In the Neil case, the Court confirmed that the firm and Lazin had put themselves in a position of conflict where duties to other clients conflicted with the duty of loyalty to the appellant. They attempted to act for both the appellant and Helen, who clearly had an adverse interest; and the firm breached its duty to the appellant by accepting a retainer that required them to submit, before a court, evidence of illegal conduct of the appellant. This was unacceptable, notwithstanding any concern for consent.

Concluding Remarks

As best stated by the Law Society Tribunal, 

Lawyers are required to act in the interests of their clients within the bounds of the law. This is sometimes described as zealous representation in fidelity to law. Lawyers easily appreciate the duty of zealous representation owed to their clients but some seem to less easily appreciate the duty of fidelity to law.
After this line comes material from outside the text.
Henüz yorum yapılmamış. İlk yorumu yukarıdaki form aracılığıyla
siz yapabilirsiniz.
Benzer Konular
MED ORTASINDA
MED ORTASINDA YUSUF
So before embarking on the difficult path through conflicting interests, both lawyers and clients must be careful with consent. It is not a tool to waive all conflicts. It is a means to allow lawyers to represent their clients insofar as such represent does not impair the judgment

of the lawyer and insofar as they do not breach their fundamental duties as lawyers. It is the duty of the lawyer to balance their zealous representation of a client and their fidelity to law.  
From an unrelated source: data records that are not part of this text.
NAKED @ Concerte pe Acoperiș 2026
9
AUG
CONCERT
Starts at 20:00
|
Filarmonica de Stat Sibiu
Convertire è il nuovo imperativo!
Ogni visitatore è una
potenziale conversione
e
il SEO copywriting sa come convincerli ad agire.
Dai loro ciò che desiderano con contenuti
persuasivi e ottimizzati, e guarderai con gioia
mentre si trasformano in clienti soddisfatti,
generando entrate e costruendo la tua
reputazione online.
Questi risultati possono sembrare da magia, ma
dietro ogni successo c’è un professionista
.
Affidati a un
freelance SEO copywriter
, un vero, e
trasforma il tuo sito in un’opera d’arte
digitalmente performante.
By Aaron Rajesh and Dezso Farkas

1- Law Society of Ontario, Complete Rules of Professional Conduct, at rule 3.4-1. https://lso.ca/about-lso/legislation-rules/rules-of-professional-conduct/chapter-3#ch3_sec4-1-duty-to-avoid-conflicts
2-Ibid at rule 3.4-2.
3-Chiefs of Ontario v Ontario, 63 OR (3d) 335, [2003] OJ No 580, at para 2.
4-Ibid at para 53.
5-Ibid at paras 25-44.
6-Ibid at para 51.
7-Ibid at para 7.
8-Law Society of Upper Canada v Carlesso, [2014] LSDD No 122, 2014 ONLSTH 129 [Carlesso].
9-Ibid at para 11. 
10-Ibid at para 32. 
11-Alberta Union of Provincial Employees v United Nurses of Alberta, Local 168, [2009] AJ No 48, 2009 ABCA 33, 94 Admin LR (4th) 169, 307 DLR (4th) 44, [2009] 6 WWR 235, 1 Alta LR (5th) 217, 2009 CarswellAlta 51, 448 AR 101, [2009] CLLC para 220-030, 164 CLRBR (2d) 105. [United Nurses]
12-Ibid at para 30.
13-MacDonald Estate v Martin, [1990] 3 SCR 1235, [1990] 3 RCS 1235, [1990] SCJ No 41, [1990] ACS no 41, 1990 CanLii 32.
14-Ibid at para 1.
15-Gloger v Evans, 2018 ONSC 4919. 
16-R v Neil, [2002] 3 SCR 631, 2002 SCC 70, [2002] 3 RCS 631, [2002] SCJ No 72, [2002] ACS no 72. 
17-Ibid at para 25
18-Ibid at para 26.
19-Ibid at para 31.
20-Ibid at paras 32-33.
21-United Nurses, supra note 11, at para 30.
22- Carlesso, supa note 8, at para 1.